Problem details>
Using the data below, find how many lines include the word "ฬาภรณ" and report that figure alone.
** Extracted data follows **
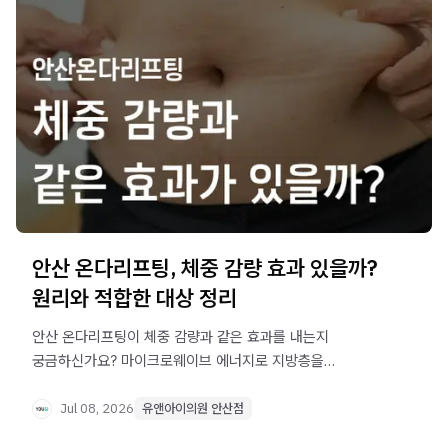
안산 온다리프팅, 체중 감량 효과 있을까?
원리와 적합한 대상 정리
안산 온다리프팅이 체중 감량과 같은 효과를 내는지
궁금하신가요? 마이크로웨이브 에너지로 지방층을
선택적으로 자극해 윤곽을 개선하는 원리와 적합한 대상을
알기 쉽게 정리했습니다.
Jul 08, 2026
유앤아이의원 안산점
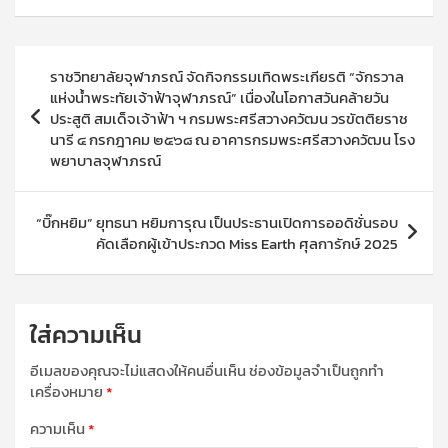
แนะแนว
ราชวิทยาลัยจุฬาภรณ์ จัดกิจกรรมเทิดพระเกียรติ “จักรวาล
เรื่อง
แห่งน้ำพระทัยเจ้าฟ้าจุฬาภรณ์” เนื่องในโอกาสวันคล้ายวัน
ประสูติ สมเด็จเจ้าฟ้า ฯ กรมพระศรีสวางควัฒน วรขัตติยราช
นารี ๔ กรกฎาคม ๒๕๖๘ ณ อาคารกรมพระศรีสวางควัฒน โรง
พยาบาลจุฬาภรณ์
“บิ๊กหยิม” ยุทธนา หยิมการุณ เป็นประธานเปิดการออดิชั่นรอบ
คัดเลือกผู้เข้าประกวด Miss Earth ศุลการักษ์ 2025
ใส่ความเห็น
อีเมลของคุณจะไม่แสดงให้คนอื่นเห็น
ช่องข้อมูลจำเป็นถูกทำ
เครื่องหมาย
*
ความเห็น
*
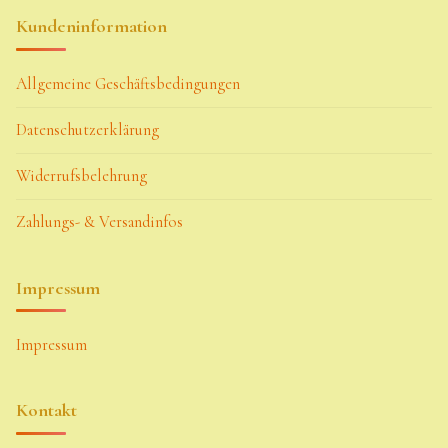
Kundeninformation
Allgemeine Geschäftsbedingungen
Datenschutzerklärung
Widerrufsbelehrung
Zahlungs- & Versandinfos
Impressum
Impressum
Kontakt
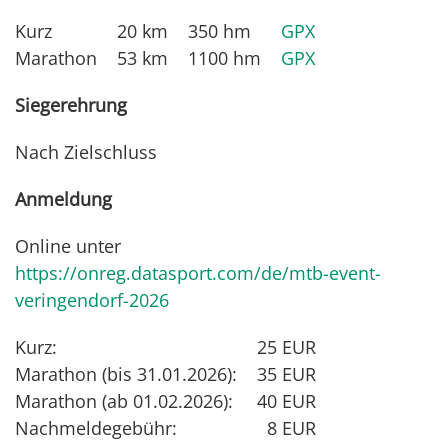
Kurz
20 km
350 hm
GPX
Marathon
53 km
1100 hm
GPX
Siegerehrung
Nach Zielschluss
Anmeldung
Online unter
https://onreg.datasport.com/de/mtb-event-
veringendorf-2026
Kurz:
25 EUR
Marathon (bis 31.01.2026):
35 EUR
Marathon (ab 01.02.2026):
40 EUR
Nachmeldegebühr:
8 EUR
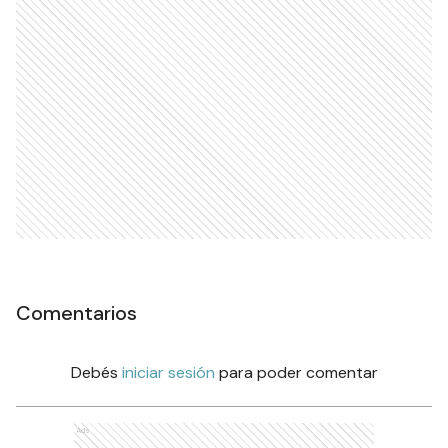
Comentarios
Debés
iniciar sesión
para poder comentar
Ads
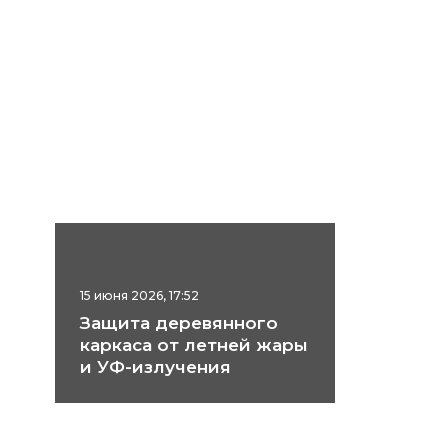
15 июня 2026, 17:52
Защита деревянного
каркаса от летней жары
и УФ-излучения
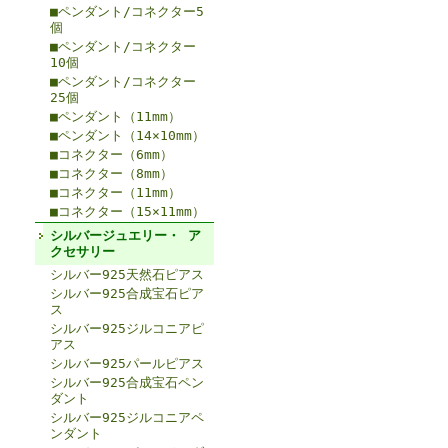
■ペンダント/コネクター5
個
■ペンダント/コネクター
10個
■ペンダント/コネクター
25個
■ペンダント（11mm）
■ペンダント（14×10mm）
■コネクター（6mm）
■コネクター（8mm）
■コネクター（11mm）
■コネクター（15×11mm）
シルバージュエリー・ ア
クセサリー
シルバー925天然石ピアス
シルバー925合成宝石ピア
ス
シルバー925ジルコニアピ
アス
シルバー925パールピアス
シルバー925合成宝石ペン
ダント
シルバー925ジルコニアペ
ンダント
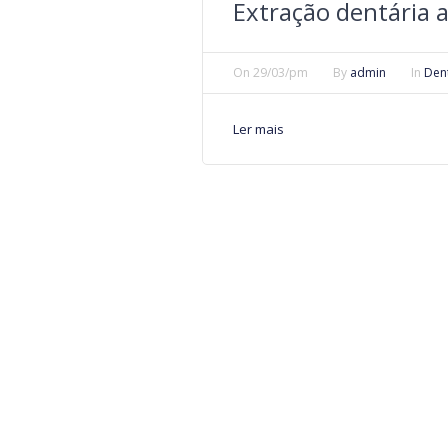
Extração dentária 
On
29/03/pm
By
admin
In
Den
Ler mais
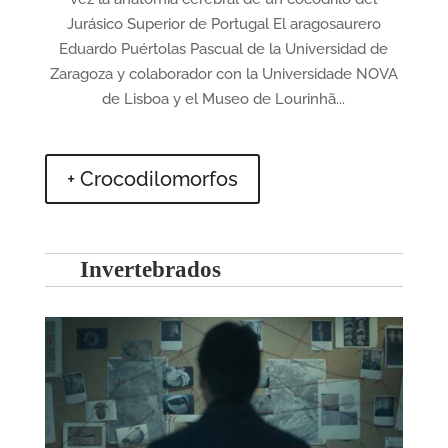
Jurásico Superior de Portugal El aragosaurero
Eduardo Puértolas Pascual de la Universidad de
Zaragoza y colaborador con la Universidade NOVA
de Lisboa y el Museo de Lourinhã...
+ Crocodilomorfos
Invertebrados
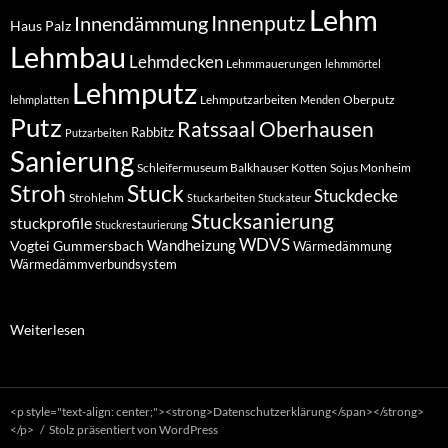
Lehm
Innendämmung
Innenputz
Haus Palz
Lehmbau
Lehmdecken
Lehmmauerungen
lehmmörtel
Lehmputz
Lehmputzarbeiten
Oberputz
lehmplatten
Menden
Putz
Ratssaal Oberhausen
Rabbitz
Putzarbeiten
Sanierung
Schleifermuseum Balkhauser Kotten
Sojus Monheim
Stuck
Stroh
Stuckdecke
Strohlehm
Stuckarbeiten
Stuckateur
Stucksanierung
stuckprofile
Stuckrestaurierung
WDVS
Wandheizung
Vogtei Gummersbach
Wärmedämmung
Wärmedämmverbundsystem
:
Weiterlesen
Fachwerk-
Sanierung
in
Menden:
<p style="text-align: center;"><strong>Datenschutzerklärung</span></strong>
Perfekte
</p>
Stolz präsentiert von WordPress
Oberputz-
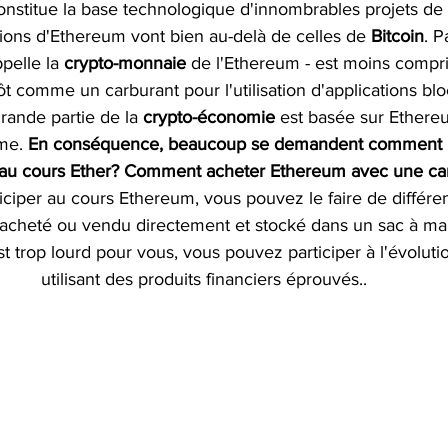
onstitue la base technologique d'innombrables projets de 
tions d'Ethereum vont bien au-delà de celles de 
Bitcoin
. P
pelle la 
crypto-monnaie
 de l'Ethereum - est moins comp
t comme un carburant pour l'utilisation d'applications blo
rande partie de la 
crypto-économie
 est basée sur Ethereu
me. 
En conséquence, beaucoup se demandent comment i
 au cours Ether? 
Comment acheter Ethereum avec une cart
iciper au cours Ethereum, vous pouvez le faire de différe
 acheté ou vendu directement et stocké dans un sac à mai
st trop lourd pour vous, vous pouvez participer à l'évoluti
utilisant des produits financiers éprouvés.
.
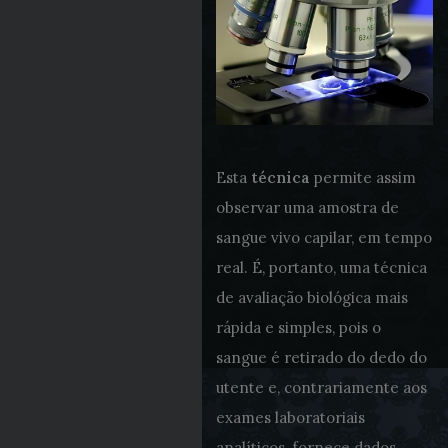
Esta
técnica
permite assim
observar uma amostra de
sangue vivo capilar, em tempo
real. É, portanto, uma técnica
de avaliação biológica mais
rápida e simples, pois o
sangue é retirado do dedo do
utente e, contrariamente aos
exames laboratoriais
analíticos, fornece dados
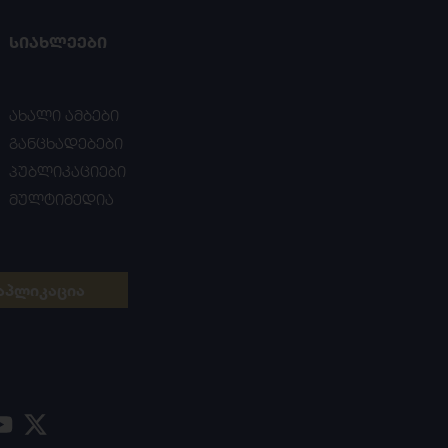
ᲡᲘᲐᲮᲚᲔᲔᲑᲘ
ახალი ამბები
განცხადებები
პუბლიკაციები
მულტიმედია
აპლიკაცია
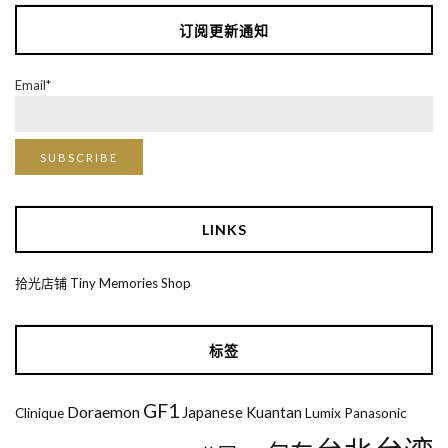
订阅更新通知
Email*
LINKS
拾光店铺 Tiny Memories Shop
标签
GF1
Doraemon
Japanese
Kuantan
Clinique
Lumix
Panasonic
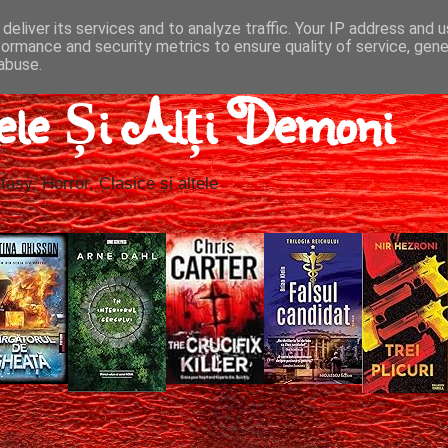
deliver its services and to analyze traffic. Your IP address and 
formance and security metrics to ensure quality of service, gen
abuse.
ele Și Alți Demoni
tasy, Horror, Clasice și altele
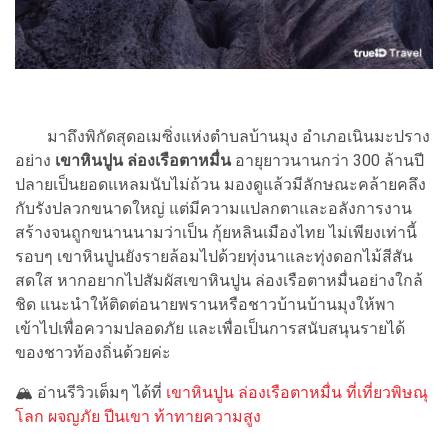
มาถึงพิกัดสุดอเมซิ่งแห่งตำบลบ้านมุง อำเภอเนินมะปราง
อย่าง
เขาหินปูน ล่องเรือตาหมื่น
อายุยาวนานกว่า 300 ล้านปี
ปลายเป็นยอดแหลมนับไม่ถ้วน มองดูแล้วมีลักษณะคล้ายคลึง
กับรังปลวกขนาดใหญ่ แต่มีความแปลกตาและอลังการงาน
สร้างจนถูกขนานนามว่าเป็น กุ้ยหลินเมืองไทย ไม่เพียงเท่านี้
รอบๆ เขาหินปูนยังรายล้อมไปด้วยทุ่งนาและทุ่งดอกไม้สีสัน
สดใส หากอยากไปสัมผัสเขาหินปูน ล่องเรือตาหมื่นอย่างใกล้
ชิด แนะนำให้ติดต่อนายพรานหรือชาวบ้านบ้านมุงให้พา
เข้าไปเพื่อความปลอดภัย และเพื่อเป็นการสนับสนุนรายได้
ของชาวท้องถิ่นด้วยค่ะ
🏔 อ่านรีวิวเต็มๆ ได้ที่
เขาหินปูน ล่องเรือตาหมื่น ที่เที่ยวพิษณุ
โลก ผจญภัย ปีนเขา ท้าทายความสูง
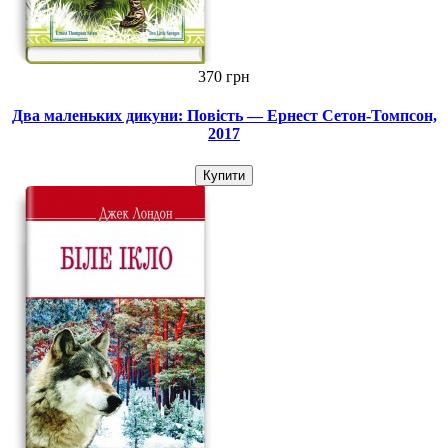
370 грн
Два маленьких дикуни: Повість — Ернест Сетон-Томпсон,
2017
Купити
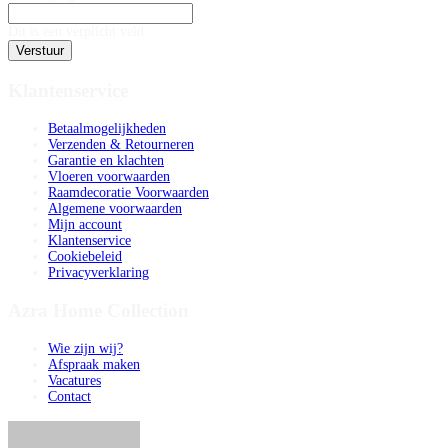
Dit is een verplicht veld
Verstuur
Klantenservice
Betaalmogelijkheden
Verzenden & Retourneren
Garantie en klachten
Vloeren voorwaarden
Raamdecoratie Voorwaarden
Algemene voorwaarden
Mijn account
Klantenservice
Cookiebeleid
Privacyverklaring
Azra Home Collection
Wie zijn wij?
Afspraak maken
Vacatures
Contact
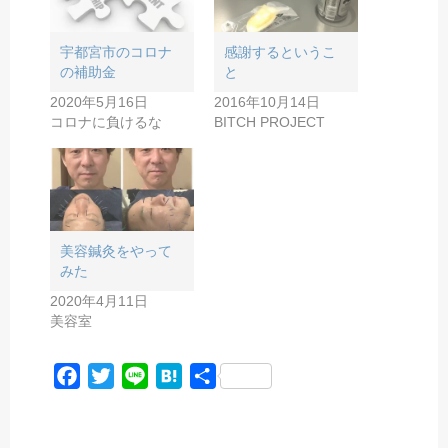
宇都宮市のコロナ
感謝するというこ
の補助金
と
2020年5月16日
2016年10月14日
コロナに負けるな
BITCH PROJECT
美容鍼灸をやって
みた
2020年4月11日
美容室
F
T
L
H
共
a
w
i
a
有
c
i
n
t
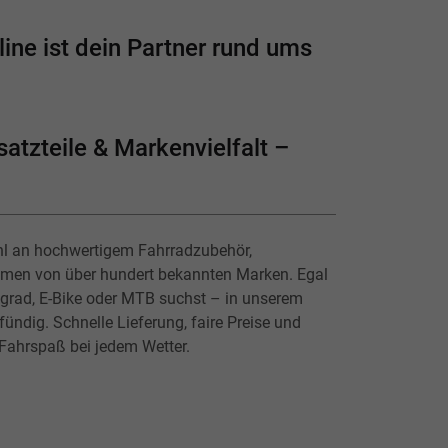
ine ist dein Partner rund ums
atzteile & Markenvielfalt –
hl an hochwertigem Fahrradzubehör,
lmen von über hundert bekannten Marken. Egal
ingrad, E-Bike oder MTB suchst – in unserem
ündig. Schnelle Lieferung, faire Preise und
 Fahrspaß bei jedem Wetter.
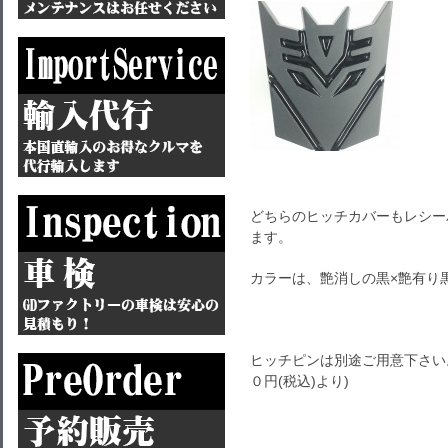
どちらのヒッチカバーもレシーバー
ます。
カラーは、艶消しの黒×艶有り
ヒッチピンは別途ご用意下さい
０円(税込)より)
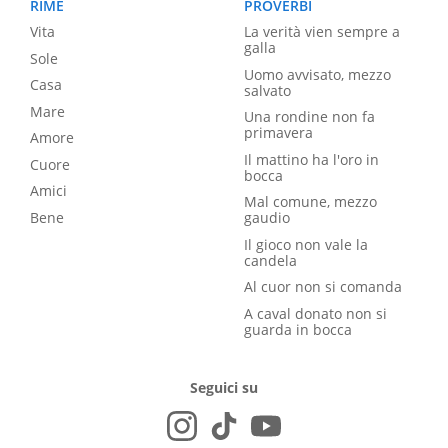
RIME
PROVERBI
Vita
La verità vien sempre a
galla
Sole
Uomo avvisato, mezzo
Casa
salvato
Mare
Una rondine non fa
primavera
Amore
Il mattino ha l'oro in
Cuore
bocca
Amici
Mal comune, mezzo
Bene
gaudio
Il gioco non vale la
candela
Al cuor non si comanda
A caval donato non si
guarda in bocca
Seguici su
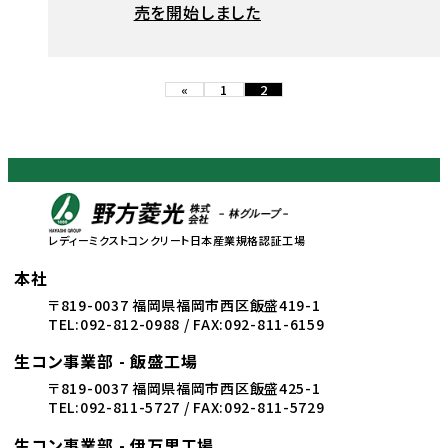
売を開始しました
«
1
2
レディーミクストコンクリート
日本産業規格認証工場
本社
〒819-0037 福岡県福岡市西区飯盛419-1
TEL:092-812-0988 / FAX:092-811-6159
生コン事業部 - 飯盛工場
〒819-0037 福岡県福岡市西区飯盛425-1
TEL:092-811-5727 / FAX:092-811-5729
生コン事業部 - 伊万里工場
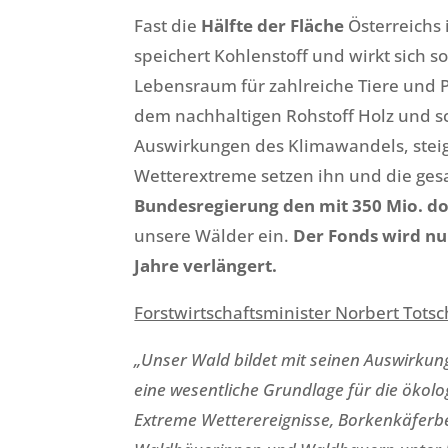
Fast die
Hälfte der Fläche
Österreichs 
speichert Kohlenstoff und wirkt sich so
Lebensraum für zahlreiche Tiere und P
dem nachhaltigen Rohstoff Holz und sc
Auswirkungen des Klimawandels, steige
Wetterextreme setzen ihn und die gesa
Bundesregierung den mit 350 Mio. d
unsere Wälder ein.
Der Fonds wird nu
Jahre verlängert.
Forstwirtschaftsminister Norbert Totsc
„Unser Wald bildet mit seinen Auswirku
eine wesentliche Grundlage für die ökolo
Extreme Wetterereignisse, Borkenkäferbe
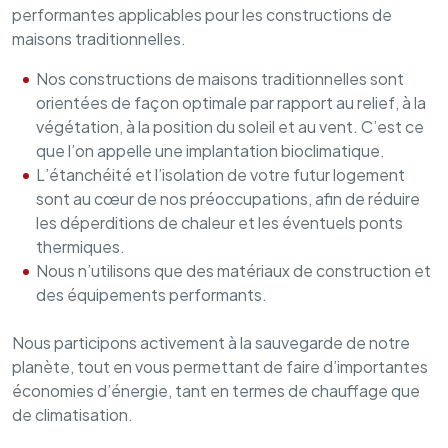
performantes applicables pour les constructions de
maisons traditionnelles.
Nos constructions de maisons traditionnelles sont
orientées de façon optimale par rapport au relief, à la
végétation, à la position du soleil et au vent. C’est ce
que l’on appelle une implantation bioclimatique.
L’étanchéité et l’isolation de votre futur logement
sont au cœur de nos préoccupations, afin de réduire
les déperditions de chaleur et les éventuels ponts
thermiques.
Nous n’utilisons que des matériaux de construction et
des équipements performants.
Nous participons activement à la sauvegarde de notre
planète, tout en vous permettant de faire d’importantes
économies d’énergie, tant en termes de chauffage que
de climatisation.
** End of Extracted data **
Written answer>
3